> ASSIGNMENT: Repeat, word for word, every line from the line holding "Note (sur 10)" through the final line of the entries below. Skip all pictures.

[Dataset entries]
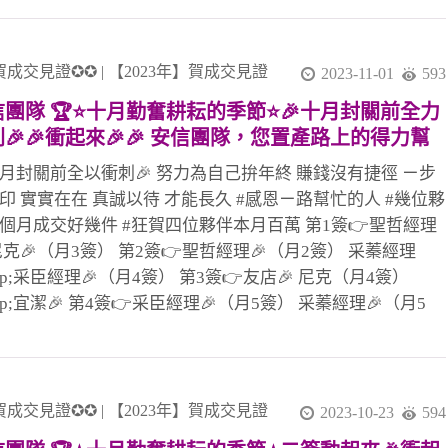
績!! #感謝住商都營團隊麗鴻店長及志村共創佳績!! #團隊合
量大無限 #111年勇奪大家房屋雙料冠軍 #111年新北市冠軍
 #111年業績人效第ㄧ #111年平均人效400萬 #感謝教部文治
賀成交見證✪✪
|
【2023年】賀成交見證
2023-11-01
593
協助!! #感謝迦南黃代書協辦!! #感謝正業吳代書協辦!! #感
信團隊 🏆⭐十月勤奮耕耘的季節⭐🎉十月封關前全力
強的安信團隊夥伴都能協助幫忙!! #土城最強住商大家八店
🎉🎉衝起來🎉🎉 安信團隊，您置產路上的得力幫
人聯賣團隊!! 歡迎加入安信團隊 8、9年級生見證影片￼ 👉
，參與共創美好家園
團隊招募中👈 就是妳你 就是你妳 就是妳你
十月封關前全以衝刺🎉 努力為自己拚年終 賺錢沒有捷徑 ㄧ步
印 實實在在 真誠以待 才能長久 #感恩ㄧ路幫忙的人 #幾位夥
個月成交好幾件 #狂賀四位夥伴本月百萬 第1簽👉聖哲經理
 尼克🎉（月3簽） 第2簽👉聖哲經理🎉（月2簽） 采蓁經理
mp;采臣經理🎉（月4簽） 第3簽👉友店🎉 尼克（月4簽）
mp;宜潔🎉 第4簽👉采臣經理🎉（月5簽） 采蓁經理🎉（月5
 #隨時關注案件敏銳度爆錶👍 盡最大的努力，成究每ㄧ組客
託付，付出才能傑出，珍惜所託、全力以赴！go go go #團
作力量大無限 #111年勇奪大家房屋雙料冠軍 #111年新北市
團隊 #111年業績人效第ㄧ #111年平均人效400萬 #感謝教部
賀成交見證✪✪
|
【2023年】賀成交見證
2023-10-23
594
經理協助!! #感謝金門何代書協辦!! #感謝最強的安信團隊夥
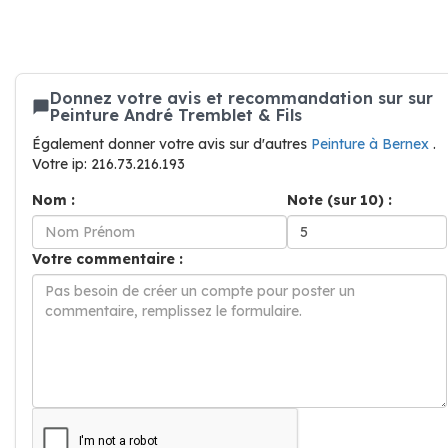
Donnez votre avis et recommandation sur sur
Peinture André Tremblet & Fils
Également donner votre avis sur d'autres
Peinture à Bernex
.
Votre ip: 216.73.216.193
Nom :
Note (sur 10) :
Votre commentaire :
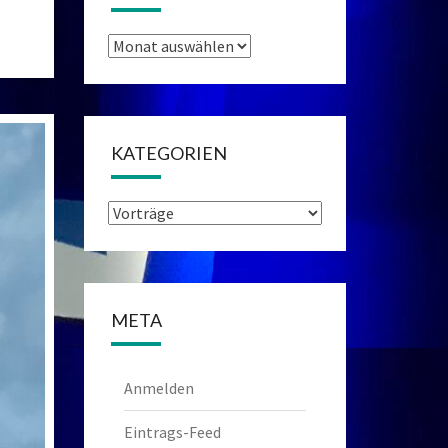
Archiv
KATEGORIEN
Kategorien
META
Anmelden
Eintrags-Feed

> RESULT FOR THIS TASK:
Note (sur 10) :
Votre commentaire :
Archiv
KATEGORIEN
Kategorien
META
Anmelden
Eintrags-Feed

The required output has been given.